Le sac vivant

Nadia s’assoit. Dedans, le manager.
Nadia connaît l’entrepôt de meubles mieux que le bureau. Les palettes trop près de l’écran, le terminal qui rame, les intérimaires qui demandent où poser le carton. Elle connaît aussi le sac.
L’année dernière, un collègue s’y était plié. Long, beige, le genre d’emballage qui sert aux matelas. Elle s’était assise au bureau. Le sac avait crié le premier. Elle aussi, ensuite. Toute la dispatch en avait parlé. Nadia moins.

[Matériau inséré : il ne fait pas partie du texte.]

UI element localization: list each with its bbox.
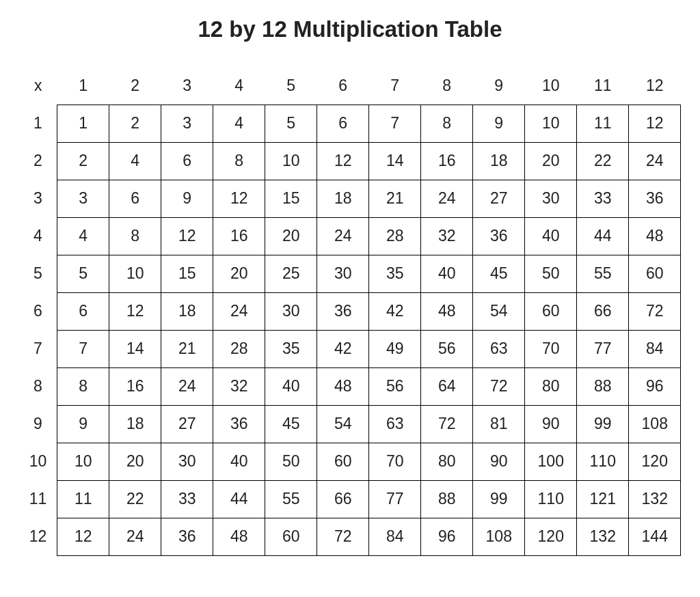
cell: 96 <box>629 367 681 405</box>
cell: 60 <box>317 443 369 480</box>
cell: 18 <box>317 180 369 217</box>
corner-label: x <box>19 67 57 105</box>
cell: 120 <box>629 443 681 480</box>
cell: 96 <box>421 518 473 555</box>
cell: 20 <box>265 217 317 255</box>
cell: 10 <box>109 255 161 292</box>
table-row: 12 12 24 36 48 60 72 84 96 108 120 132 1… <box>19 518 681 555</box>
cell: 14 <box>369 142 421 180</box>
cell: 45 <box>265 405 317 443</box>
cell: 3 <box>161 105 213 142</box>
cell: 16 <box>421 142 473 180</box>
cell: 2 <box>109 105 161 142</box>
cell: 22 <box>577 142 629 180</box>
cell: 30 <box>317 255 369 292</box>
table-row: 5 5 10 15 20 25 30 35 40 45 50 55 60 <box>19 255 681 292</box>
cell: 70 <box>369 443 421 480</box>
cell: 2 <box>57 142 109 180</box>
cell: 121 <box>577 480 629 518</box>
cell: 120 <box>525 518 577 555</box>
cell: 44 <box>213 480 265 518</box>
cell: 12 <box>629 105 681 142</box>
cell: 81 <box>473 405 525 443</box>
col-header: 11 <box>577 67 629 105</box>
cell: 10 <box>265 142 317 180</box>
cell: 80 <box>421 443 473 480</box>
cell: 99 <box>577 405 629 443</box>
page-title: 12 by 12 Multiplication Table <box>12 16 688 42</box>
cell: 27 <box>473 180 525 217</box>
cell: 60 <box>265 518 317 555</box>
row-header: 1 <box>19 105 57 142</box>
cell: 108 <box>473 518 525 555</box>
table-row: 7 7 14 21 28 35 42 49 56 63 70 77 84 <box>19 330 681 367</box>
cell: 36 <box>317 292 369 330</box>
row-header: 9 <box>19 405 57 443</box>
cell: 18 <box>109 405 161 443</box>
cell: 99 <box>473 480 525 518</box>
cell: 27 <box>161 405 213 443</box>
cell: 48 <box>421 292 473 330</box>
cell: 10 <box>525 105 577 142</box>
cell: 7 <box>57 330 109 367</box>
row-header: 4 <box>19 217 57 255</box>
cell: 21 <box>369 180 421 217</box>
cell: 12 <box>161 217 213 255</box>
cell: 30 <box>161 443 213 480</box>
col-header: 6 <box>317 67 369 105</box>
table-row: 3 3 6 9 12 15 18 21 24 27 30 33 36 <box>19 180 681 217</box>
cell: 8 <box>213 142 265 180</box>
cell: 132 <box>629 480 681 518</box>
table-row: 1 1 2 3 4 5 6 7 8 9 10 11 12 <box>19 105 681 142</box>
cell: 60 <box>629 255 681 292</box>
cell: 33 <box>577 180 629 217</box>
cell: 25 <box>265 255 317 292</box>
cell: 20 <box>109 443 161 480</box>
cell: 50 <box>525 255 577 292</box>
cell: 4 <box>109 142 161 180</box>
table-row: 11 11 22 33 44 55 66 77 88 99 110 121 13… <box>19 480 681 518</box>
cell: 36 <box>161 518 213 555</box>
cell: 63 <box>369 405 421 443</box>
cell: 9 <box>57 405 109 443</box>
cell: 144 <box>629 518 681 555</box>
row-header: 3 <box>19 180 57 217</box>
cell: 10 <box>57 443 109 480</box>
cell: 56 <box>369 367 421 405</box>
cell: 12 <box>317 142 369 180</box>
cell: 40 <box>421 255 473 292</box>
cell: 48 <box>317 367 369 405</box>
cell: 77 <box>369 480 421 518</box>
cell: 15 <box>265 180 317 217</box>
cell: 24 <box>161 367 213 405</box>
cell: 24 <box>109 518 161 555</box>
cell: 6 <box>161 142 213 180</box>
col-header: 10 <box>525 67 577 105</box>
cell: 80 <box>525 367 577 405</box>
cell: 5 <box>265 105 317 142</box>
cell: 16 <box>213 217 265 255</box>
cell: 72 <box>317 518 369 555</box>
cell: 72 <box>421 405 473 443</box>
cell: 72 <box>629 292 681 330</box>
cell: 110 <box>577 443 629 480</box>
col-header: 2 <box>109 67 161 105</box>
row-header: 11 <box>19 480 57 518</box>
cell: 54 <box>317 405 369 443</box>
cell: 11 <box>57 480 109 518</box>
table-row: 2 2 4 6 8 10 12 14 16 18 20 22 24 <box>19 142 681 180</box>
cell: 14 <box>109 330 161 367</box>
col-header: 9 <box>473 67 525 105</box>
cell: 84 <box>369 518 421 555</box>
col-header: 5 <box>265 67 317 105</box>
cell: 32 <box>213 367 265 405</box>
table-header-row: x 1 2 3 4 5 6 7 8 9 10 11 12 <box>19 67 681 105</box>
cell: 40 <box>265 367 317 405</box>
cell: 24 <box>629 142 681 180</box>
col-header: 12 <box>629 67 681 105</box>
cell: 77 <box>577 330 629 367</box>
table-row: 10 10 20 30 40 50 60 70 80 90 100 110 12… <box>19 443 681 480</box>
cell: 24 <box>421 180 473 217</box>
cell: 12 <box>57 518 109 555</box>
cell: 56 <box>421 330 473 367</box>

Un an plus tard, Malik arrive. Même contrat court, même bureau trop près des racks. Le même sac réapparaît sur une palette, « par hasard », à portée de chaise. Malik n’y voit rien. Nadia, si. C’est le même pli. La même idée.
Elle ne dit rien. Elle envoie Malik aux ordinateurs de l’autre salle. Elle revient. Le sac attend. Celui qui est dedans attend qu’on s’assoie au bureau, pas dessus.
Nadia s’assoit sur la palette. Soixante-dix kilos, dit-elle plus tard, sans se vanter. Le sac étouffe un cri. Il est difficile de jouer les monstres quand le plafond, c’est quelqu’un.
On ouvre. Ce n’est pas le collègue de l’année dernière. C’est Didier, le manager. Il avait trouvé la première farce excellente. Il voulait la même pour Malik. Il n’avait pas prévu le meuble.
Malik rentre. Il comprend trop tard. Didier sort, poussiéreux, encore un peu plié. Personne ne crie. On rit, le rire d’entrepôt, trop fort, trop court. Didier rit aussi, un peu après les autres.
La taquinerie change de camp. Plus Nadia, la jeune qui a crié. Didier, le chef dans un sac, battu par une intérimaire qui s’est souvenue. Il le prend bien. Il n’a pas le choix : le sac a déjà circulé, en récit.
Le sac disparaît dans l’après-midi. Malik note ses expéditions. Nadia, elle, n’a plus peur du bureau. Elle a peur des managers trop joueurs. C’est plus utile.
On la traite encore de jeune fille. Moins fort. Le sac, lui, a perdu son métier. Dans un entrepôt de meubles, c’est déjà une promotion.